Em se tratando de direito à gratuidade de justiça pleiteado pelo menor, é apropriado que, inicialmente, incida a regra do art. 99, §3º, do novo CPC, deferindo-se o benefício ao menor em razão da presunção de sua insuficiência de recursos decorrente de sua alegação, ressalvando-se, todavia, a possibilidade de o réu demonstrar, com base no art. 99, §2º, do novo CPC, a posteriori, a ausência dos pressupostos legais que justificam a gratuidade, pleiteando, em razão disso, a revogação do benefício concedido.
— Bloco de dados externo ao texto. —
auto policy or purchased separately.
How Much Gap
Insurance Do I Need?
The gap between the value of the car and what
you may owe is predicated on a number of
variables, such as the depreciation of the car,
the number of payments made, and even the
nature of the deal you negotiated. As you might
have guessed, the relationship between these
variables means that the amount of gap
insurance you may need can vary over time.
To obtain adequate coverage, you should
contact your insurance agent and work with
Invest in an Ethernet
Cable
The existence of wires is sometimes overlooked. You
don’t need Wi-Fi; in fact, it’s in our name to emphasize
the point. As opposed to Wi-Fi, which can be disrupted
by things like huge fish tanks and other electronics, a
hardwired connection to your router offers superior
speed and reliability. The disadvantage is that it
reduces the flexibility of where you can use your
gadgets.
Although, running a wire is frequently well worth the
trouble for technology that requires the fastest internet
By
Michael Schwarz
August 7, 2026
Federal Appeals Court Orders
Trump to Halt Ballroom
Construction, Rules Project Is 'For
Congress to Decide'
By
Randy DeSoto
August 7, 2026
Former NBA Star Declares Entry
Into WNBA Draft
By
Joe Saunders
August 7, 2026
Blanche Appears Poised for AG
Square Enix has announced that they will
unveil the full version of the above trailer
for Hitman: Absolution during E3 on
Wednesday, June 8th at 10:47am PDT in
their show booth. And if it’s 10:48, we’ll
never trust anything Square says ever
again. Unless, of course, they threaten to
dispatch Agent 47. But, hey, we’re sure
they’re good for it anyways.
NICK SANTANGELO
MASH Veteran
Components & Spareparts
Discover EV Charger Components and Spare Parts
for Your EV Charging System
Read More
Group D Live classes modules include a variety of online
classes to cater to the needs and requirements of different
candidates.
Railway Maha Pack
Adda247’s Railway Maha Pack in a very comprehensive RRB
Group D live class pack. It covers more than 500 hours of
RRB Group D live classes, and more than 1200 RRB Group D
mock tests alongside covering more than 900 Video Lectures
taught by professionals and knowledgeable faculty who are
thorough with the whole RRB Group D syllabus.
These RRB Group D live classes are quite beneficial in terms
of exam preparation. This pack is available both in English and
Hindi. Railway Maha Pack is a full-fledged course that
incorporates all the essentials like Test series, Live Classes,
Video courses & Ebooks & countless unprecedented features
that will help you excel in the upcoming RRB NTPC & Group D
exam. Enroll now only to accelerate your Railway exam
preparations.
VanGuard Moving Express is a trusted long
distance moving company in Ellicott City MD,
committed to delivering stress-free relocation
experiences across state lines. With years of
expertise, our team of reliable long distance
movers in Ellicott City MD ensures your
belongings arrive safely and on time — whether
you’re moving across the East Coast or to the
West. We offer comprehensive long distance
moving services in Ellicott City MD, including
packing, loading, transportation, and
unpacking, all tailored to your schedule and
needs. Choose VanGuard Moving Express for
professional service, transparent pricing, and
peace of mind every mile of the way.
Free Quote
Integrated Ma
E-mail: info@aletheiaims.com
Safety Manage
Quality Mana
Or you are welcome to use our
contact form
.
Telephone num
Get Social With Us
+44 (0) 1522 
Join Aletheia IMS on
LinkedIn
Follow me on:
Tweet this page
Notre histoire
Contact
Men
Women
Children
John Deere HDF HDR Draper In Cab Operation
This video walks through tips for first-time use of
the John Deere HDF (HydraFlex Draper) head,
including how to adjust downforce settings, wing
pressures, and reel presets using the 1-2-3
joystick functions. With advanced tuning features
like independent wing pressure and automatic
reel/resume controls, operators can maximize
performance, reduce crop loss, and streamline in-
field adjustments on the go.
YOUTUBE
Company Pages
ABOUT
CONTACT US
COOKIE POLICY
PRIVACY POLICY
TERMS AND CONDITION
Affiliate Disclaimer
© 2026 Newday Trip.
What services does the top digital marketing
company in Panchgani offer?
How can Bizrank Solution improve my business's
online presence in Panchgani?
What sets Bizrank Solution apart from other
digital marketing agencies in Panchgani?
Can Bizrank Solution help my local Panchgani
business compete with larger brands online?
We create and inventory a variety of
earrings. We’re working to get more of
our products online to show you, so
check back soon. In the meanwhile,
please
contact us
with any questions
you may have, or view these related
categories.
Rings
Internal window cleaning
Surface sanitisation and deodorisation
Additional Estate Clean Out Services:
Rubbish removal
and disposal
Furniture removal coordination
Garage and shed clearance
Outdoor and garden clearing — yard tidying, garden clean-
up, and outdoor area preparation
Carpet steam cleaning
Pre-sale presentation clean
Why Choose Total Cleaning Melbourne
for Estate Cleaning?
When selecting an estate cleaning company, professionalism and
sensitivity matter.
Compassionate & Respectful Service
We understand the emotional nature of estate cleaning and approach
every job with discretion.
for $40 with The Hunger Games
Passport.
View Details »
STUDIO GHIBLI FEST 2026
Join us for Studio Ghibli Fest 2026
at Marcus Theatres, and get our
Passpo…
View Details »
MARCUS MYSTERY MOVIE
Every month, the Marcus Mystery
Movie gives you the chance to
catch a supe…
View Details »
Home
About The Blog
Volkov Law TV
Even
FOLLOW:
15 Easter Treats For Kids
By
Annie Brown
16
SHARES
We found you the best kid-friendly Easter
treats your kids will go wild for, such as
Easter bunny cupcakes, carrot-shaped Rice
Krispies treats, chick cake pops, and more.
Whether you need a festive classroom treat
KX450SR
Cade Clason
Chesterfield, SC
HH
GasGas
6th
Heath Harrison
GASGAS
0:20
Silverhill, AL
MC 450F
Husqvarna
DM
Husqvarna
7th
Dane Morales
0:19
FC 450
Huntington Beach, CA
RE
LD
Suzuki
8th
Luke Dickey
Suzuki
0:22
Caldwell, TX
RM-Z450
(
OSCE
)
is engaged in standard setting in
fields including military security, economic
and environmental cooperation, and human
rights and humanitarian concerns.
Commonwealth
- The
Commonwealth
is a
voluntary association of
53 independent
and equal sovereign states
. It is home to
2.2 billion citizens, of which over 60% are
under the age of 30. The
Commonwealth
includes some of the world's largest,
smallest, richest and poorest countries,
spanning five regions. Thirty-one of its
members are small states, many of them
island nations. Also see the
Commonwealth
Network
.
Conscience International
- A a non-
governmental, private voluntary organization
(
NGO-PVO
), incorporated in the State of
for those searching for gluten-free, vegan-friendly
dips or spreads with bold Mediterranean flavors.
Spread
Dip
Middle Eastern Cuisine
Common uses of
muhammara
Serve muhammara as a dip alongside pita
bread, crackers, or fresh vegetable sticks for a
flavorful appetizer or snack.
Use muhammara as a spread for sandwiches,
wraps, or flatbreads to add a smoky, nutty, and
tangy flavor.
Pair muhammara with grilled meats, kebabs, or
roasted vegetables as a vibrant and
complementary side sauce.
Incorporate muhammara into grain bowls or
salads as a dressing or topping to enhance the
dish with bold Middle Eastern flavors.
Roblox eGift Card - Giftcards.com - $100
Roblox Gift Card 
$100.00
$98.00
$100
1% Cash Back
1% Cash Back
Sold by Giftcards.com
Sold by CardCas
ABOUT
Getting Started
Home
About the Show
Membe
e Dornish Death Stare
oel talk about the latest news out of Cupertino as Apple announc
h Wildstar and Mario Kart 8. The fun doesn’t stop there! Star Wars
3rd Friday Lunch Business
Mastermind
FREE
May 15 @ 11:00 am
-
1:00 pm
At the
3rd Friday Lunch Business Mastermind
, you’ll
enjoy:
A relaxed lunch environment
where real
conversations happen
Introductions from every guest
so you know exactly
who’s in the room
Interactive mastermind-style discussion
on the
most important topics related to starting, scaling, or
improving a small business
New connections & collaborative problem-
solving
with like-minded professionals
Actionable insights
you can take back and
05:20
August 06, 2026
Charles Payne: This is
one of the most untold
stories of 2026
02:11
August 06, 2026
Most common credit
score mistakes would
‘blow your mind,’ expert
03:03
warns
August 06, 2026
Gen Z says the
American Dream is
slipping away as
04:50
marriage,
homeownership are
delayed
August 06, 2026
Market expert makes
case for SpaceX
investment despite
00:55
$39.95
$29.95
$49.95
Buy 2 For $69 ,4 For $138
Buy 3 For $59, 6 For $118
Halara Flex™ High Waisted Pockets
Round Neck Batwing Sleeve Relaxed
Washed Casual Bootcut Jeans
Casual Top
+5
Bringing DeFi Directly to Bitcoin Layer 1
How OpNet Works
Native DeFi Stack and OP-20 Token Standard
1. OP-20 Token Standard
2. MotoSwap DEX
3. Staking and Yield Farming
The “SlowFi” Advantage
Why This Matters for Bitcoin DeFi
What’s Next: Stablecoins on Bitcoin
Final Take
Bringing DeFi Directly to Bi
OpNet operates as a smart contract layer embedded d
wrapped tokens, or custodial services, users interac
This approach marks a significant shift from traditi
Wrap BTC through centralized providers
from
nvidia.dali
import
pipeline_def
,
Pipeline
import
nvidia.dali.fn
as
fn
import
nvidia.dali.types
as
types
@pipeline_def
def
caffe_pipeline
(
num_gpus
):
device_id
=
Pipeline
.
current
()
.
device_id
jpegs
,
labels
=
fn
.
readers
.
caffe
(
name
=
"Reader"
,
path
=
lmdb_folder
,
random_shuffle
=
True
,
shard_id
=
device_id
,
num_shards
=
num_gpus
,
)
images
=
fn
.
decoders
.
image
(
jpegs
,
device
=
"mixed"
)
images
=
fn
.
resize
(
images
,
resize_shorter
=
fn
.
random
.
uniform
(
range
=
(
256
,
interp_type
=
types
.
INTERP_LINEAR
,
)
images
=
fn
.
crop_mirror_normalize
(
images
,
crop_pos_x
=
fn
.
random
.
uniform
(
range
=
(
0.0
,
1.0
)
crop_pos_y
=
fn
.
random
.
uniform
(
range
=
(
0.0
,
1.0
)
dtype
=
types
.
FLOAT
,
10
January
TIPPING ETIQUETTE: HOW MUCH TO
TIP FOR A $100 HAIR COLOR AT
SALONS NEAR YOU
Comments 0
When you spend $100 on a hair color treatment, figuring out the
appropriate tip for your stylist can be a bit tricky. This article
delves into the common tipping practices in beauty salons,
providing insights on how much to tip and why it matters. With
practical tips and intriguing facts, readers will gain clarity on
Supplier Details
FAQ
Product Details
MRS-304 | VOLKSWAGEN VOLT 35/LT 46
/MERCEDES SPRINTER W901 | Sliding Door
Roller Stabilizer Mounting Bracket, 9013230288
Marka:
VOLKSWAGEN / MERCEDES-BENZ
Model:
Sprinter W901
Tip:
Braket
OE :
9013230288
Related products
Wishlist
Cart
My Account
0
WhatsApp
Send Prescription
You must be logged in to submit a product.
Essa forma de encadeamento dos atos processuais privilegia, a um só tempo, o princípio da inafastabilidade da jurisdição, pois não impede o imediato ajuizamento da ação e a prática de atos processuais eventualmente indispensáveis à tutela do direito vindicado, e também o princípio do contraditório, pois permite ao réu que produza prova, ainda que indiciária, de que não se trata de hipótese de concessão do benefício.
Deve também ser levada em consideração a natureza do direito material que é objeto da ação e, nesse contexto, não há dúvida de que não pode existir restrição injustificada ao exercício do direito de ação em que se busque o adimplemento de obrigação de natureza alimentar.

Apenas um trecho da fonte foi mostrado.